◆ Description of the task:
Find the line holding "可实现净化加热二合一，可以秒出热水，首杯水可以放心饮" in the entries below. Give it again exactly, along with every line after it up to and including the line holding "- Los niños".

(Dataset entries)
=======

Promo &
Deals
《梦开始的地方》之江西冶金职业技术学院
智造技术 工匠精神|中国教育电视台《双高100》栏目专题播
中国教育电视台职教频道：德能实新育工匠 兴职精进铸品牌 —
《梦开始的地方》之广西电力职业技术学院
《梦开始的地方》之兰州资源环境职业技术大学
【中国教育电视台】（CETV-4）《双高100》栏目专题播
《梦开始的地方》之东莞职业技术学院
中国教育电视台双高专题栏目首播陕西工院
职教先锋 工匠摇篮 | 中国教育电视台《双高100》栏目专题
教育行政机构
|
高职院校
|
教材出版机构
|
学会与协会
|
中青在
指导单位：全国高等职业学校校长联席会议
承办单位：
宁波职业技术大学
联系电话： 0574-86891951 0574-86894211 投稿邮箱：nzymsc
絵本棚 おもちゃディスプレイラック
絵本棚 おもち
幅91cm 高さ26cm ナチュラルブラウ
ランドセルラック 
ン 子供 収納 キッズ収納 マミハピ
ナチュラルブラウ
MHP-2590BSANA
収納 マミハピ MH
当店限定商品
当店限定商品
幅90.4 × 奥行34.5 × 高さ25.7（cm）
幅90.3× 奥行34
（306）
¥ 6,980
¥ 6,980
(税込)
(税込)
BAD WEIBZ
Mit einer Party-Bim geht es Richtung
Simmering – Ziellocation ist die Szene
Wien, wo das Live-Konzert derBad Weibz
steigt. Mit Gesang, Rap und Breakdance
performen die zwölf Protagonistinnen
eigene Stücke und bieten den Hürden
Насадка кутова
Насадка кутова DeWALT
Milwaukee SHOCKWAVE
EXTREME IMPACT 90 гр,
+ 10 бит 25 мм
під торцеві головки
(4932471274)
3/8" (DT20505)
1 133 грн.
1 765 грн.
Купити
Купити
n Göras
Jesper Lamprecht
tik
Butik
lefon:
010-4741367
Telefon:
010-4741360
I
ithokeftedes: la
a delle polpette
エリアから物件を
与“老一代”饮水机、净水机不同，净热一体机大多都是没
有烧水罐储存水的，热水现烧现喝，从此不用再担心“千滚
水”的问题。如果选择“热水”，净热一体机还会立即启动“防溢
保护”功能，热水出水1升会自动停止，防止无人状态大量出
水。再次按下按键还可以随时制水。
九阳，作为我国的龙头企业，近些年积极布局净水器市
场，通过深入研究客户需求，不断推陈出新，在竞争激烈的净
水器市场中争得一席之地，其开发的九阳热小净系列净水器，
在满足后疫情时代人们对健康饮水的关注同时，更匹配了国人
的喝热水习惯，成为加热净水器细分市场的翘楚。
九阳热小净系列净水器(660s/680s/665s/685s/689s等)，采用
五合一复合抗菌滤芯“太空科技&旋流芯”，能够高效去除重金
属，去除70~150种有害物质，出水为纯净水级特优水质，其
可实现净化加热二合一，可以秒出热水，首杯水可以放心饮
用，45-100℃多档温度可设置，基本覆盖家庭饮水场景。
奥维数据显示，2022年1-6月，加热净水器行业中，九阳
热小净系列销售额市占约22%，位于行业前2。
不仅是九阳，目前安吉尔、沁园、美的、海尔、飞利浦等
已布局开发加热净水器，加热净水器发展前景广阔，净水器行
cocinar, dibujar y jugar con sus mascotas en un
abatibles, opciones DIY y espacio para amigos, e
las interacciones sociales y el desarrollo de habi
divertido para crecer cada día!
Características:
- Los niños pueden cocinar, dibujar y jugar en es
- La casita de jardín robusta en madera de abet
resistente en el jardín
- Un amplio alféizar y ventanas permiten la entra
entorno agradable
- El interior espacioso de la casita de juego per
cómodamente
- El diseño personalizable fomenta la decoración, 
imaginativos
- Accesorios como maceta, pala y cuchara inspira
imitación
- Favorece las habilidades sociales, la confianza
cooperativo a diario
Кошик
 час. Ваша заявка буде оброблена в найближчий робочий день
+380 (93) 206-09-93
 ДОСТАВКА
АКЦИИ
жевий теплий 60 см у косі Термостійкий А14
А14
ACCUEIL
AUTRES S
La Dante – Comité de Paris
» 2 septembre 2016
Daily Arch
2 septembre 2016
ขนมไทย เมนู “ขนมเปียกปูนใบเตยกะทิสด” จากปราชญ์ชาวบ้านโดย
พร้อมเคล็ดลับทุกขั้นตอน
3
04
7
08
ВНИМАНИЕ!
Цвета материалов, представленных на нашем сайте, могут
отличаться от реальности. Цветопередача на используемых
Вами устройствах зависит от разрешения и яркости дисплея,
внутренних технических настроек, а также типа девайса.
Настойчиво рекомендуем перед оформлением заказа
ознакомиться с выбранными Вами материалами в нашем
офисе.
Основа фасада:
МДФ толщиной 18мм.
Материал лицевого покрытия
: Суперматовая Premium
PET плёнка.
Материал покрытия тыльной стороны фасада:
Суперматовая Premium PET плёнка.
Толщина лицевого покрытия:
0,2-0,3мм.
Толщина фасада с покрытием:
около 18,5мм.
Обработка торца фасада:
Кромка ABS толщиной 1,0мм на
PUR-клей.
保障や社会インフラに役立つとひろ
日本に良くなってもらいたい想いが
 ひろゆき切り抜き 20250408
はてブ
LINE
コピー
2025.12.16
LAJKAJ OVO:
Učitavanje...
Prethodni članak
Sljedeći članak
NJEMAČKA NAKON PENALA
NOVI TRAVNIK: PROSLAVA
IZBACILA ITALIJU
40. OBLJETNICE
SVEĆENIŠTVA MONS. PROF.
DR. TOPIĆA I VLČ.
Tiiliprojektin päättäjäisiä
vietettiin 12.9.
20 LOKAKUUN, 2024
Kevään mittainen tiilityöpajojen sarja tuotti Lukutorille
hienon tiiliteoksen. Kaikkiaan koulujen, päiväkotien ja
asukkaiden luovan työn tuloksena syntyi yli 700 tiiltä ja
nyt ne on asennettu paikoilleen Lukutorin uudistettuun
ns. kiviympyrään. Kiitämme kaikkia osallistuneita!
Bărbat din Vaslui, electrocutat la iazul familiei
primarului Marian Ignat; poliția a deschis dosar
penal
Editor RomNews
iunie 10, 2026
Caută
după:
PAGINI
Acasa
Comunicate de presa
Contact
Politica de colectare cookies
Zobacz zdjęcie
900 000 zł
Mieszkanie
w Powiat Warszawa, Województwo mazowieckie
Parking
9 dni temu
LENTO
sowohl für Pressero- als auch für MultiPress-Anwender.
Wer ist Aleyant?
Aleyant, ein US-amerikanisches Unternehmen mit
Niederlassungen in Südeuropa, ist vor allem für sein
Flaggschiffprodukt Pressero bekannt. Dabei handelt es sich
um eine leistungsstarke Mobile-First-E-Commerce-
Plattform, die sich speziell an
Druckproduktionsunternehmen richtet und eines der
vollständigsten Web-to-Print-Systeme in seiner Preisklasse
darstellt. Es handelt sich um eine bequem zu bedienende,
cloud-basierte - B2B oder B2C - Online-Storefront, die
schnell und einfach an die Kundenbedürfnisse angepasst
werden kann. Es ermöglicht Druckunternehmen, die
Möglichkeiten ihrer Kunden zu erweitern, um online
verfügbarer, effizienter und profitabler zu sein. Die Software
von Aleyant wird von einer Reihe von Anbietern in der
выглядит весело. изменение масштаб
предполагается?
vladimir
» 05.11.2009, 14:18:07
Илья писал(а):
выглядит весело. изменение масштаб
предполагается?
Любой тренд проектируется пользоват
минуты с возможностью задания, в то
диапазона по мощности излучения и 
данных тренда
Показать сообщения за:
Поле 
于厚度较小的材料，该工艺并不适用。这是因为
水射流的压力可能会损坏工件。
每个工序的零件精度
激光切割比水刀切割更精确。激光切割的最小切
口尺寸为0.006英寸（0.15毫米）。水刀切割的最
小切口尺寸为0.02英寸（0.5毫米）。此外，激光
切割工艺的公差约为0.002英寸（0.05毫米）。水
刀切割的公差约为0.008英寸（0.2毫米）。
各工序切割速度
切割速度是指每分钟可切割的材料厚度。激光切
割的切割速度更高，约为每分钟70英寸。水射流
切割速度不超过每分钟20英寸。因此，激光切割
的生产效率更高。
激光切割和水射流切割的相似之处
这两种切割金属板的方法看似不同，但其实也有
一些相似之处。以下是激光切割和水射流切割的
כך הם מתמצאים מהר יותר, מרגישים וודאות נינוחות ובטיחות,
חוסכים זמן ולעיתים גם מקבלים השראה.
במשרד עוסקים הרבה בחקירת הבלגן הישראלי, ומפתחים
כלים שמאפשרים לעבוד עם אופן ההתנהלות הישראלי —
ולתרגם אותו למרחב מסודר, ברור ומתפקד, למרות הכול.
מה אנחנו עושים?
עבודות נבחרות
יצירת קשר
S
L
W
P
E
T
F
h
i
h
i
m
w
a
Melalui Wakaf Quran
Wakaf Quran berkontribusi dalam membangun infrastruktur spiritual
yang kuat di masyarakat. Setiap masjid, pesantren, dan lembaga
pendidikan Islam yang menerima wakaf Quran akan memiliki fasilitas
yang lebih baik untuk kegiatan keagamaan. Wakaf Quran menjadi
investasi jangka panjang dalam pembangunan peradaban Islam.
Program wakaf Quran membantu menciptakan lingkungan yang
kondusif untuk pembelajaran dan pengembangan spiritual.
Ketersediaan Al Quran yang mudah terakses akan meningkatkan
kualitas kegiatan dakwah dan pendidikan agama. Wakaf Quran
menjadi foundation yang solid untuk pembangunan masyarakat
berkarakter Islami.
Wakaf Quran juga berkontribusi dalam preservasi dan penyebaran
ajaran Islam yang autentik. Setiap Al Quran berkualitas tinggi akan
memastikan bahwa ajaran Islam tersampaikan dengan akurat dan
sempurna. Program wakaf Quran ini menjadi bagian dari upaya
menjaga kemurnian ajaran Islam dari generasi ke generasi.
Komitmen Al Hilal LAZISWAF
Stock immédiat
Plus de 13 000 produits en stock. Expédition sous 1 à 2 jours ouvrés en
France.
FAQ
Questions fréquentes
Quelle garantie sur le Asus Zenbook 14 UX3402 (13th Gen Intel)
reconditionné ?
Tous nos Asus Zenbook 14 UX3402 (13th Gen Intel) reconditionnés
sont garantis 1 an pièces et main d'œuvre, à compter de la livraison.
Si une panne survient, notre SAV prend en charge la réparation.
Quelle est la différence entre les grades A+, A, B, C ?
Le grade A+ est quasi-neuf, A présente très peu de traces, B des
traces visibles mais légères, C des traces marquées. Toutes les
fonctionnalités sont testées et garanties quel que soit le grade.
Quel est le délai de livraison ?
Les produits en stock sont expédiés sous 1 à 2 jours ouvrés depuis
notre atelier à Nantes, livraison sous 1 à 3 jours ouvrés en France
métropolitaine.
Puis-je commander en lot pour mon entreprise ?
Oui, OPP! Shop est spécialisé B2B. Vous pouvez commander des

=======

◆ Reply to the task:
可实现净化加热二合一，可以秒出热水，首杯水可以放心饮
用，45-100℃多档温度可设置，基本覆盖家庭饮水场景。
奥维数据显示，2022年1-6月，加热净水器行业中，九阳
热小净系列销售额市占约22%，位于行业前2。
不仅是九阳，目前安吉尔、沁园、美的、海尔、飞利浦等
已布局开发加热净水器，加热净水器发展前景广阔，净水器行
cocinar, dibujar y jugar con sus mascotas en un
abatibles, opciones DIY y espacio para amigos, e
las interacciones sociales y el desarrollo de habi
divertido para crecer cada día!
Características:
- Los niños pueden cocinar, dibujar y jugar en es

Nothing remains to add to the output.